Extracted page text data
* * * *

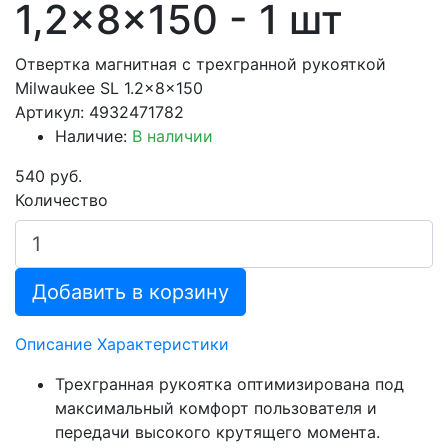
1,2x8x150 - 1 шт
Отвертка магнитная с трехгранной рукояткой
Milwaukee SL 1.2x8x150
Артикул: 4932471782
Наличие:
В наличии
540 руб.
Количество
Добавить в корзину
Описание
Характеристики
Трехгранная рукоятка оптимизирована под
максимальный комфорт пользователя и
передачи высокого крутящего момента.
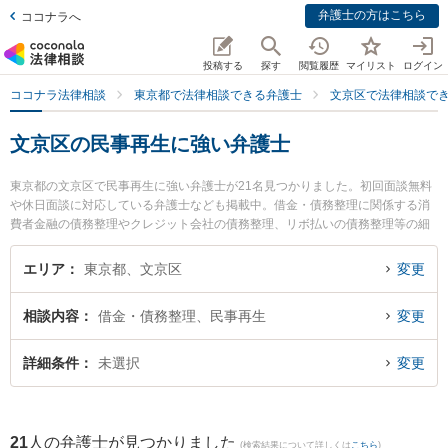
弁護士の方はこちら
ココナラへ
投稿する
探す
閲覧履歴
マイリスト
ログイン
ココナラ法律相談
東京都で法律相談できる弁護士
文京区で法律相談で
文京区の民事再生に強い弁護士
東京都の文京区で民事再生に強い弁護士が21名見つかりました。初回面談無料
や休日面談に対応している弁護士なども掲載中。借金・債務整理に関係する消
費者金融の債務整理やクレジット会社の債務整理、リボ払いの債務整理等の細
かな分野での絞り込み検索もでき便利です。特に壱岐坂下法律事務所の武井 英
輔弁護士や富士見坂法律事務所の井上 義之弁護士、フリューゲル法律事務所 の
エリア
東京都、文京区
変更
豊田 雄一郎弁護士のプロフィール情報や弁護士費用、強みなどが注目されてい
ます。『文京区で土日や夜間に発生した民事再生のトラブルを今すぐに弁護士
相談内容
借金・債務整理、民事再生
変更
に相談したい』『民事再生のトラブル解決の実績豊富な近くの弁護士を検索し
たい』『初回相談無料で民事再生を法律相談できる文京区内の弁護士に相談予
約したい』などでお困りの相談者さんにおすすめです。
詳細条件
未選択
変更
21
人の弁護士が見つかりました
(検索結果について詳しくは
こちら
)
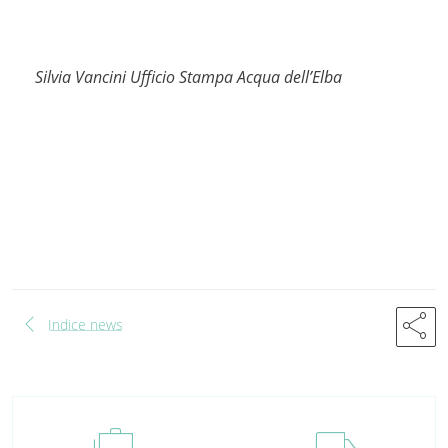
Silvia Vancini Ufficio Stampa Acqua dell’Elba
chevron_left
share
Indice news
cases
local_shipping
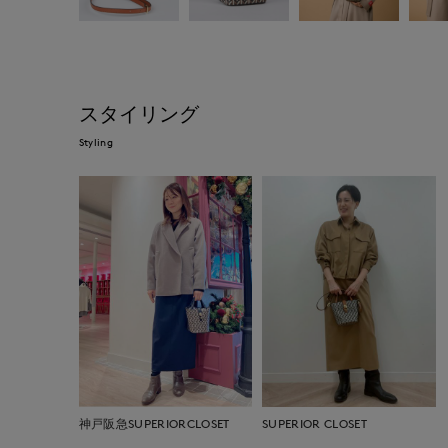
スタイリング
Styling
神戸阪急SUPERIORCLOSET
SUPERIOR CLOSET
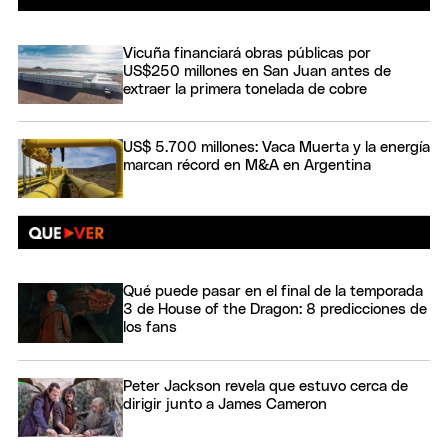
Vicuña financiará obras públicas por
US$250 millones en San Juan antes de
extraer la primera tonelada de cobre
US$ 5.700 millones: Vaca Muerta y la energía
marcan récord en M&A en Argentina
Qué puede pasar en el final de la temporada
3 de House of the Dragon: 8 predicciones de
los fans
Peter Jackson revela que estuvo cerca de
dirigir junto a James Cameron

* * * *

◆ WHAT IS NEEDED:
Transcribe only the lines above that start at the line containing "Трехгранная рукоятка оптимизирована под" and end at the line containing "Vicuña financiará obras públicas por". Omit pictures.

◆ ANSWER TO THIS TASK:
Трехгранная рукоятка оптимизирована под
максимальный комфорт пользователя и
передачи высокого крутящего момента.
弁護士の方はこちら
ココナラへ
投稿する
探す
閲覧履歴
マイリスト
ログイン
ココナラ法律相談
東京都で法律相談できる弁護士
文京区で法律相談で
文京区の民事再生に強い弁護士
東京都の文京区で民事再生に強い弁護士が21名見つかりました。初回面談無料
や休日面談に対応している弁護士なども掲載中。借金・債務整理に関係する消
費者金融の債務整理やクレジット会社の債務整理、リボ払いの債務整理等の細
かな分野での絞り込み検索もでき便利です。特に壱岐坂下法律事務所の武井 英
輔弁護士や富士見坂法律事務所の井上 義之弁護士、フリューゲル法律事務所 の
エリア
東京都、文京区
変更
豊田 雄一郎弁護士のプロフィール情報や弁護士費用、強みなどが注目されてい
ます。『文京区で土日や夜間に発生した民事再生のトラブルを今すぐに弁護士
相談内容
借金・債務整理、民事再生
変更
に相談したい』『民事再生のトラブル解決の実績豊富な近くの弁護士を検索し
たい』『初回相談無料で民事再生を法律相談できる文京区内の弁護士に相談予
約したい』などでお困りの相談者さんにおすすめです。
詳細条件
未選択
変更
21
人の弁護士が見つかりました
(検索結果について詳しくは
こちら
)
Silvia Vancini Ufficio Stampa Acqua dell’Elba
chevron_left
share
Indice news
cases
local_shipping
スタイリング
Styling
神戸阪急SUPERIORCLOSET
SUPERIOR CLOSET
Vicuña financiará obras públicas por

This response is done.